A year and a half ago, I announced that I would be writing a book. What a relief it’s been to tell the truth! And the more I do, the more my world becomes a happy place for me.  Yes, it’s true, my honesty has cost me some relationships.  There is always the fear that people will reject “the real me”.  You have encouraged me and told me to hurry up so you can read it. (And also want bragging rights, I’m sure, like any mom would).  You have even told me if I’m going to share my story I have to be honest.  I love that about you.  Parts of my story are painful.  Being given away hurt.  I couldn’t explain that to you as a child.  I couldn’t tell you what I needed.  But I know you would have given it to me if only I’d asked.
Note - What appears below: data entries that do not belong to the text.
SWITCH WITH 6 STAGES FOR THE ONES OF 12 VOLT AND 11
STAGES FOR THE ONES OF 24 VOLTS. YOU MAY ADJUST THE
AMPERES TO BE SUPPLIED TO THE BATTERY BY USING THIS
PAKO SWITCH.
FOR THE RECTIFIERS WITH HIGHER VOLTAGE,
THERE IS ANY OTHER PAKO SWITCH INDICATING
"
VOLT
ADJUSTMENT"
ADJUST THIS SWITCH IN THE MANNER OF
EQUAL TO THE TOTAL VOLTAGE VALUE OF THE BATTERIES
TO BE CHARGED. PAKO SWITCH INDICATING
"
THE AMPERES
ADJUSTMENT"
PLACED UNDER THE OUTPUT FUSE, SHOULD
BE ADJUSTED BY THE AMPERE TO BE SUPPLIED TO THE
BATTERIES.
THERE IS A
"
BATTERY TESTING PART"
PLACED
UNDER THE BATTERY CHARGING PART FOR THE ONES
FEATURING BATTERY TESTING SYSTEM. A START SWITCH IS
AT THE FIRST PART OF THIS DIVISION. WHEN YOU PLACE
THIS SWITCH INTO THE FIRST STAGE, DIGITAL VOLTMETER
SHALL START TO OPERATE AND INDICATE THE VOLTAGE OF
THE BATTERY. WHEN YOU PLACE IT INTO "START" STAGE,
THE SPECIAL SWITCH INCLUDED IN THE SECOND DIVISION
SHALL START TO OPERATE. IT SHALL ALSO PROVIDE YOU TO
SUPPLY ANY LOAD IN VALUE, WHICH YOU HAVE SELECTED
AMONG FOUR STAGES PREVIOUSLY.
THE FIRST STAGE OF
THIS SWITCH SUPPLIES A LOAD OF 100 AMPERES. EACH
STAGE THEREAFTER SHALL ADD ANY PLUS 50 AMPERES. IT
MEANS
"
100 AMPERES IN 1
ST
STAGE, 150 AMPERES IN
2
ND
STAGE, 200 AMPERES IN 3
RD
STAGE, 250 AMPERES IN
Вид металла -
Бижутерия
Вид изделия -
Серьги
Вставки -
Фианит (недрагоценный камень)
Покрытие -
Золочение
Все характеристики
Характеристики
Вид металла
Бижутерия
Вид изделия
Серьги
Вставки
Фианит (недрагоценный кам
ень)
You tried to help me.  You sat at the library every day on your lunch break looking for a picture of my birth mom when i needed to see her face.  You drove me to countless therapy sessions.  There was so much we didn’t know about being adopted.  No one told us, Mom.   We can’t go back and change that.  No matter how much we may want to now.  But I need you, and the world,  to know that I don’t blame you.  
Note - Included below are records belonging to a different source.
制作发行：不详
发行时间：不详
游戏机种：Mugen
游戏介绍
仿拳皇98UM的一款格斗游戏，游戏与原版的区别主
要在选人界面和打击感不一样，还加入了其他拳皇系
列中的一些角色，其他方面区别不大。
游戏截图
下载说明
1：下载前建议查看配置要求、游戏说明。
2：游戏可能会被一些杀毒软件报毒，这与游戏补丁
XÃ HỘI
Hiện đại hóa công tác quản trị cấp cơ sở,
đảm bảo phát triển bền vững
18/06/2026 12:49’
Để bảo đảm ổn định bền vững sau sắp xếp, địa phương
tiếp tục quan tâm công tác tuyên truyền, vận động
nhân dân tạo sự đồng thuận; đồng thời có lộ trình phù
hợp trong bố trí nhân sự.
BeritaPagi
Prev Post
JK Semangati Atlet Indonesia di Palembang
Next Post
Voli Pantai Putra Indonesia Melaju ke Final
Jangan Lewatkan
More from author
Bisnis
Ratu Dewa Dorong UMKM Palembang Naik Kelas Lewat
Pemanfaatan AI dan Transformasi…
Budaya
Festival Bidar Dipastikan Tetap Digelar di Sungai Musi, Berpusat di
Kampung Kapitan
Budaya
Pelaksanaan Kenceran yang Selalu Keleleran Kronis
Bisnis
All this talk about my adoption can’t be easy for you.  You’ve tried to understand and you’ve grown a lot.  You now realize it was naive to think that it would just go away with endless amounts of your love. You can squarely acknowledge that I have two sets of parents. They are real. You are real.  And now, finally, I can be real.  Thank you.  It means so much to me that I can do this while you’re still here to share it with me.  I hate that it upsets you, that my reality somehow shatters a part of yours.  One more complex complication of adoption.  I’m sorry for anytime we have fought.  Please know it’s just that I so desperately want you to understand, to know all of me before you leave, to acknowledge that my feelings are legitimate.   I want your permission and approval to do what life is asking of me. I want to know that honoring my truth isn’t a betrayal of you.  My loyalty to you is fierce, it’s forever.  I want you to feel secure knowing that nothing will ever change my love for you.  I will always be here for you, like you were for me.  I will always wish I wasn’t adopted, that I grew inside your heart AND your tummy.  Our stories and our lives will be inextricably intertwined for eternity.